● **Task requirements**
Identify and pull out each line of the entries in which "Profil" occurs.

Entries shown: Begin

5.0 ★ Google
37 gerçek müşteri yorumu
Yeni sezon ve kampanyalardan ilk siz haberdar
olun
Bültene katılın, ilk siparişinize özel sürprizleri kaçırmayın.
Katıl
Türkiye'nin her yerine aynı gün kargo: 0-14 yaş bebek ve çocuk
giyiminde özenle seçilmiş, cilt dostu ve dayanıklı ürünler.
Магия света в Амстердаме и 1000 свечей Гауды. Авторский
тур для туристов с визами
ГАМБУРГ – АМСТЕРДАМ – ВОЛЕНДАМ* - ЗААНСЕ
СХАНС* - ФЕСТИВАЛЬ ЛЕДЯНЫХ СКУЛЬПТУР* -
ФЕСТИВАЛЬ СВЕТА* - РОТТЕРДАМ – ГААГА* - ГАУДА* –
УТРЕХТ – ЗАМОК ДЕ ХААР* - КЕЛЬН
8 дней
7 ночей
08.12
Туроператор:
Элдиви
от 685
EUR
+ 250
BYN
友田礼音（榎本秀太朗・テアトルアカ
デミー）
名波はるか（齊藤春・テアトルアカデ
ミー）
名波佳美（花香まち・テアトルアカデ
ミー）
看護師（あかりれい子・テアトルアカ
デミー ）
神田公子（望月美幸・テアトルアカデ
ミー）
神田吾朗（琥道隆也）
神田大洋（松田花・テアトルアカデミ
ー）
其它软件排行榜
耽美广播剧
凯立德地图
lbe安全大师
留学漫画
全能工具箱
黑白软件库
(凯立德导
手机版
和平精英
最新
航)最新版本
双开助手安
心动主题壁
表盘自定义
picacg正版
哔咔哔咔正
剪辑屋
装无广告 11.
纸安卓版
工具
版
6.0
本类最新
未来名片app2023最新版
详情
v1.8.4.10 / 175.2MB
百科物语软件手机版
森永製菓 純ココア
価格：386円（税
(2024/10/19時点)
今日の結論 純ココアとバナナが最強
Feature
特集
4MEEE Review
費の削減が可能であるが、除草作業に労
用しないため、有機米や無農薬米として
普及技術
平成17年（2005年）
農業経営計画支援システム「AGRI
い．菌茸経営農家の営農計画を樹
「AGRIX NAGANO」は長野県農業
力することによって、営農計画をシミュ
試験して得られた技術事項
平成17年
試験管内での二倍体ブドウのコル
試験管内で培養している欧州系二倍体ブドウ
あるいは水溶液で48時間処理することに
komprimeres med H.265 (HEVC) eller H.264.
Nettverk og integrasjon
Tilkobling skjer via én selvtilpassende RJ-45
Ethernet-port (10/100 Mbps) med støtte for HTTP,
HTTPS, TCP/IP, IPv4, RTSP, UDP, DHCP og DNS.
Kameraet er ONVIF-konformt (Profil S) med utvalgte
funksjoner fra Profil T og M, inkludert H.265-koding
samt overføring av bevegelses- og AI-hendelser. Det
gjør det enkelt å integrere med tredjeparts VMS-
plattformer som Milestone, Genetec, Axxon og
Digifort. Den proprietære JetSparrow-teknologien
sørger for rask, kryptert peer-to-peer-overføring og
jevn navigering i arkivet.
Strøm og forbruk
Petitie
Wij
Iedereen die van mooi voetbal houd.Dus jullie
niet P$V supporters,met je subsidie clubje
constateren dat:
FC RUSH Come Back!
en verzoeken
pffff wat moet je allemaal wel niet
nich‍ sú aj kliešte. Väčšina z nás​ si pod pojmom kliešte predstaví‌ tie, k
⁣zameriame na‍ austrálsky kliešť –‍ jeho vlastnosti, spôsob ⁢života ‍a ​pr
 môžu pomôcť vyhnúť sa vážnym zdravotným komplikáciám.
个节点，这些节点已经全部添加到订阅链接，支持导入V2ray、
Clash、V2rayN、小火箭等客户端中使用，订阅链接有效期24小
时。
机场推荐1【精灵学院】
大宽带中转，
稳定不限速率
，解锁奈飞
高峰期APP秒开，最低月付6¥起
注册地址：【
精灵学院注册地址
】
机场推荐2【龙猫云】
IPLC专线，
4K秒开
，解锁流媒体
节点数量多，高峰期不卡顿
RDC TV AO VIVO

Entries shown: End

● **Response area**
Kameraet er ONVIF-konformt (Profil S) med utvalgte
funksjoner fra Profil T og M, inkludert H.265-koding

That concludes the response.